What the task requires:
Go through the entries below and work out how many lines include "einen". Answer with the number only.

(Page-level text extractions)

----

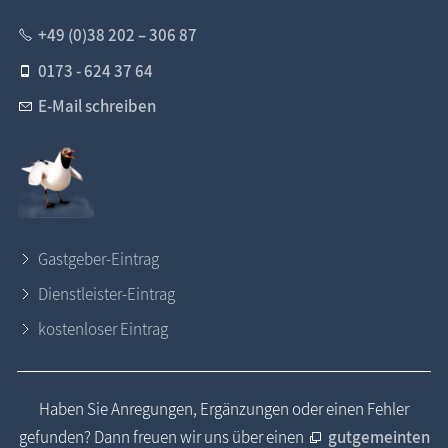
+49 (0)38 202 – 306 87
0173 - 624 37 64
E-Mail schreiben
Gastgeber-Eintrag
Dienstleister-Eintrag
kostenloser Eintrag
Haben Sie Anregungen, Ergänzungen oder einen Fehler
gefunden? Dann freuen wir uns über einen
gutgemeinten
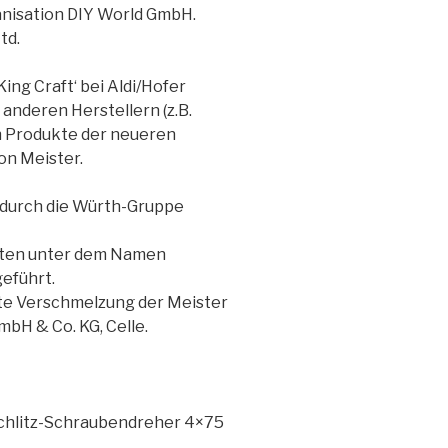
anisation DIY World GmbH.
td.
ng Craft‘ bei Aldi/Hofer
anderen Herstellern (z.B.
h Produkte der neueren
on Meister.
durch die Würth-Gruppe
aften unter dem Namen
eführt.
nte Verschmelzung der Meister
bH & Co. KG, Celle.
chlitz-Schraubendreher 4×75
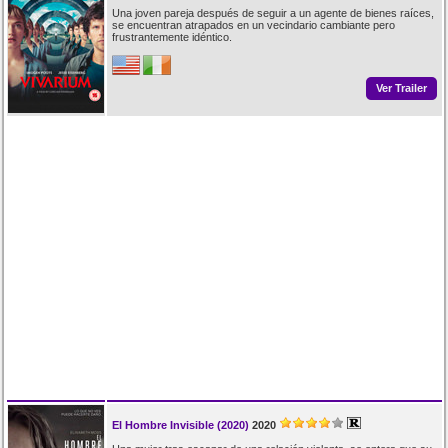
Una joven pareja después de seguir a un agente de bienes raíces,
se encuentran atrapados en un vecindario cambiante pero
frustrantemente idéntico.
Ver Trailer
El Hombre Invisible (2020)
2020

----

Answer to this exercise:
2